Open zbarry opened this issue 5 years ago • 3 comments

Right now, we're copying entire dataframes to avoid mutating the original in a pyjanitor function. This of course can come with big computational costs depending on the size of the dataframe involved. We've talked about how to mitigate this problem a bit, and for now, we've been going with the "copy everything" option. The possibly unanswered question here, though, is what are we actually trying to preserve with the copy? In some cases, a pyjanitor function only acts on dataframe metadata, and not the data contained within. In such cases, protecting the data through a copy might not be entirely necessary.

I realized that df.copy() has a shallow copy action:

https://pandas.pydata.org/pandas-docs/stable/reference/api/pandas.DataFrame.copy.html

I think that there could be a good amount of cases in pyjanitor where what we really want to guarantee preservation of is the structure of the input dataframe. The default copy strategy we've been using unlinks the data between the function's input and output dataframes.
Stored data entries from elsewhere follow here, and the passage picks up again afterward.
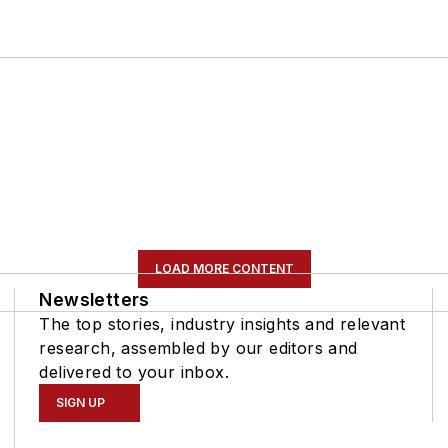
LOAD MORE CONTENT
Newsletters
The top stories, industry insights and relevant
research, assembled by our editors and
delivered to your inbox.
SIGN UP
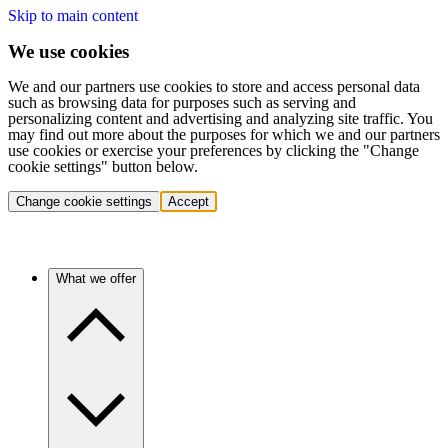
Skip to main content
We use cookies
We and our partners use cookies to store and access personal data
such as browsing data for purposes such as serving and
personalizing content and advertising and analyzing site traffic. You
may find out more about the purposes for which we and our partners
use cookies or exercise your preferences by clicking the "Change
cookie settings" button below.
Change cookie settings
Accept
What we offer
Is that really important when you're cleaning the column names? .copy(deep=False) will result in both dataframes pointing to the same underlying data and avoid unnecessary copying.

zbarry avatar Oct 18 '19 20:10 zbarry

Hi, I look to this repo for examples of how to use the pandas_flavor, and I've been reading your comments/posts about the inplace vs SQL query mentality. It's difficult to determine how/when to use inplace or create a copy and the behavior is inconsistent. Does pandas_flavor always require a copy/modifying the original dataframe? Is there a way to avoid this in order to save memory? I would simply like to do dataframe.drop_empty_rows() and affect the original dataframe.

import pandas_flavor

# Does not replace original dataframe
@pandas_flavor.register_dataframe_method
def drop_empty_rows(dataframe):
    return dataframe.dropna(axis=0, how='all')
 
# Should replace original dataframe, but doesn't in my tests.
@pandas_flavor.register_dataframe_method
def drop_empty_rows(dataframe):
    dataframe = dataframe.dropna(axis=0, how='all')
    return dataframe

# Should replace original dataframe -- untested.
@pandas_flavor.register_dataframe_method
def drop_empty_rows(dataframe):
    dataframe_processed = dataframe.copy()
    dataframe_processed = dataframe.dropna(axis=0, how='all')
    return dataframe_processed

DOH-Manada avatar Jun 21 '21 20:06 DOH-Manada

@DOH-Manada thanks for pinging in! Indeed, we've gone back and forth on this matter for close to two years now.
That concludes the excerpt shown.